Однако недостатками предлагаемого способа являются:
- Более низкий уровень массопередачи кислорода, который можно оценочно определить из представленных в патенте данных. Для середины процесса ~4 часа роста (середина логарифмической фазы роста согласно патента 2473683) - биомасса составляет около 10 г/л. Если принять значение экономического коэффициента по глюкозе для экспоненциальной фазы роста, Y = 0,6-0,7 [Таблица 1 в https://www.ncbi.nlm.nih.gov/pmc/articles/PMC3698069/] то оцениваемое суммарное потребление этого субстрата за 4 часа будет равно ~14 г/л или, в среднем, 3,5 г/(л*ч), что соответствует ~2 ммоль O2/(л*мин).
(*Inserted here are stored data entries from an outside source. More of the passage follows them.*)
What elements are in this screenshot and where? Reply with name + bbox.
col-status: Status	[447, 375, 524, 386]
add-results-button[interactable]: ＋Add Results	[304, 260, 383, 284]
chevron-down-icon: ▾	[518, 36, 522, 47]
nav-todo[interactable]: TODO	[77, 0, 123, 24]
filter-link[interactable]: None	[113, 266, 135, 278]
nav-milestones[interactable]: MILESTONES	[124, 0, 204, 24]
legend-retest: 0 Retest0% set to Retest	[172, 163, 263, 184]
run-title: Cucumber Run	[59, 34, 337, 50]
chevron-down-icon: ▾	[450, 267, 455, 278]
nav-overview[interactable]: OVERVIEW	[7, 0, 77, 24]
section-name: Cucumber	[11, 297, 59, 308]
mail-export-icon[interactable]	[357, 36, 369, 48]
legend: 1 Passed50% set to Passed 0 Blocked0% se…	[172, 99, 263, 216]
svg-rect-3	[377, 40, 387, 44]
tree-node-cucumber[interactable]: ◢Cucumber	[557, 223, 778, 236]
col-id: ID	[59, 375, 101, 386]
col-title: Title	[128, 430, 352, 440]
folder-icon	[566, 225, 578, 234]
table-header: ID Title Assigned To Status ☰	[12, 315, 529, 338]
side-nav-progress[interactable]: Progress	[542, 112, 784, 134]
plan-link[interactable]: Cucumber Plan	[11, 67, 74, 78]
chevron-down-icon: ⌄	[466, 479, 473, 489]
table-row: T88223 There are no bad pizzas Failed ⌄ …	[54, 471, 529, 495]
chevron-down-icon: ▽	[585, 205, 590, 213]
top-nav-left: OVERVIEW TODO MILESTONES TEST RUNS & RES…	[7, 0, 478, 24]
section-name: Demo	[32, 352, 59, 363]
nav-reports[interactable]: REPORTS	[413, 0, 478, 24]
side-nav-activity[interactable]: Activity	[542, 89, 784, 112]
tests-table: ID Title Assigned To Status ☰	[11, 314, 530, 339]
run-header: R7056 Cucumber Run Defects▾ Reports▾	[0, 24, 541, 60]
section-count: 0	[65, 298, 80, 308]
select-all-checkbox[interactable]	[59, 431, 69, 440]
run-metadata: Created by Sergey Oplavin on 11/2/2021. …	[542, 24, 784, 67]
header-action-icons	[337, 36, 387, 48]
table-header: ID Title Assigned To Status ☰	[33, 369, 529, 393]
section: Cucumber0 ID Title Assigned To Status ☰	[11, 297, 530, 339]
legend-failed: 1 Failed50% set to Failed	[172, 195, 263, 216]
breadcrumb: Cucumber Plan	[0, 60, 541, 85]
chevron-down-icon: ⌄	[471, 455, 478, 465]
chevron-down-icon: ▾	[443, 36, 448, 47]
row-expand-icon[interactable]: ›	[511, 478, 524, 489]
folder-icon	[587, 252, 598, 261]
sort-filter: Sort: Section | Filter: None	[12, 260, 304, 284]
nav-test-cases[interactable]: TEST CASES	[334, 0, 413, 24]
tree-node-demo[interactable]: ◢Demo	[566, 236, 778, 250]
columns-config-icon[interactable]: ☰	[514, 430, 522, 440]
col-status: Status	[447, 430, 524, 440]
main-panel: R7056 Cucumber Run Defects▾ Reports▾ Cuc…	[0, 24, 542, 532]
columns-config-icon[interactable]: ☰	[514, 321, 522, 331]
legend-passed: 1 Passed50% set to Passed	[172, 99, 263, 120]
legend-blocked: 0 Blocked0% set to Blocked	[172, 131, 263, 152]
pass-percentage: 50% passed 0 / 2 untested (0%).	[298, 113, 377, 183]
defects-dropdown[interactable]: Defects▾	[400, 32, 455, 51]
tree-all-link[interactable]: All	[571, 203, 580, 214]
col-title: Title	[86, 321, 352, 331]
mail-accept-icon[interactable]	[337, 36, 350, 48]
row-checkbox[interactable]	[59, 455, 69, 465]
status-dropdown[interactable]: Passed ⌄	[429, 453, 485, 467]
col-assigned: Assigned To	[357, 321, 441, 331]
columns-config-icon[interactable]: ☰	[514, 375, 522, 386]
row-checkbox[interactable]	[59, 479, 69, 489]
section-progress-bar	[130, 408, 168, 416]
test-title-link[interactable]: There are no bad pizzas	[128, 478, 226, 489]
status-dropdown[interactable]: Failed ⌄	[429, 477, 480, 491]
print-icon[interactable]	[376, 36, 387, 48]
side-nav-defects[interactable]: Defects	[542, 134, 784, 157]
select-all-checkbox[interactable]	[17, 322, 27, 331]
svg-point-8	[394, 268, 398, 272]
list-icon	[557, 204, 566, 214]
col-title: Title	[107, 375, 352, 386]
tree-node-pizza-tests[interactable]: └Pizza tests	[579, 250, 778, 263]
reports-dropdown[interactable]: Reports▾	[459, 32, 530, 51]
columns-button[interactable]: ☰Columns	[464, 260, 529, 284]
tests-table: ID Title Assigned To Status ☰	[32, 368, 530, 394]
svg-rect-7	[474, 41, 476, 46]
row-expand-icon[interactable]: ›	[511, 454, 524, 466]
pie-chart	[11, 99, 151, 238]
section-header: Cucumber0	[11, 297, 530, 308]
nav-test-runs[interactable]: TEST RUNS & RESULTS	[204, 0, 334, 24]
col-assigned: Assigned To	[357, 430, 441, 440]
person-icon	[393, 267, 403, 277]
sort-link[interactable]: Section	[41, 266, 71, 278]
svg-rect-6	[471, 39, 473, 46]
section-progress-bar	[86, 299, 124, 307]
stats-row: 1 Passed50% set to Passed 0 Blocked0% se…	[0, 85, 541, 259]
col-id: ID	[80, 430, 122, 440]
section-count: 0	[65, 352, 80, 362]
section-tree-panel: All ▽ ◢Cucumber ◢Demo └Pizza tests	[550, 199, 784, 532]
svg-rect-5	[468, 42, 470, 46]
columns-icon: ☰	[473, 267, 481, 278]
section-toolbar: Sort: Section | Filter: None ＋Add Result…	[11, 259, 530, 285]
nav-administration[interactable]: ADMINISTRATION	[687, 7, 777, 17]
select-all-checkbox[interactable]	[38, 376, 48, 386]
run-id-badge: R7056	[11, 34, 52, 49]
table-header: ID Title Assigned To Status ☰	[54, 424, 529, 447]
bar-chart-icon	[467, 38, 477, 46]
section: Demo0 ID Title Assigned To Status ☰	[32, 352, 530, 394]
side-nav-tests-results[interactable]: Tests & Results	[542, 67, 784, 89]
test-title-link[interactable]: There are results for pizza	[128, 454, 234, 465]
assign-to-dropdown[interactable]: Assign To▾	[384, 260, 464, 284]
При этом если учитывать, что значительная часть глюкозы распадается на продукты неполного окисления при высоких значениях pO2, как положено по условиям известного решения, то реальный массообмен по кислороду должен быть ещё ниже.
- Низкий объём реакторов/ферментёров для производственного процесса - до 30 литров общего объёма, в то время как предлагаемый способ рассчитан на реакторы/ферментёры объёмом до 1 м3.
- Комплексный характер углеродного субстрата, состоящего из 3 веществ - глюкозы, глицерина и лактозы.
- Отсутствие единообразного алгоритма подпитки иными компонентами для преодоления различных биохимических барьеров, связанных с ингибированием или лимитированием этими компонентами по отдельности или вместе.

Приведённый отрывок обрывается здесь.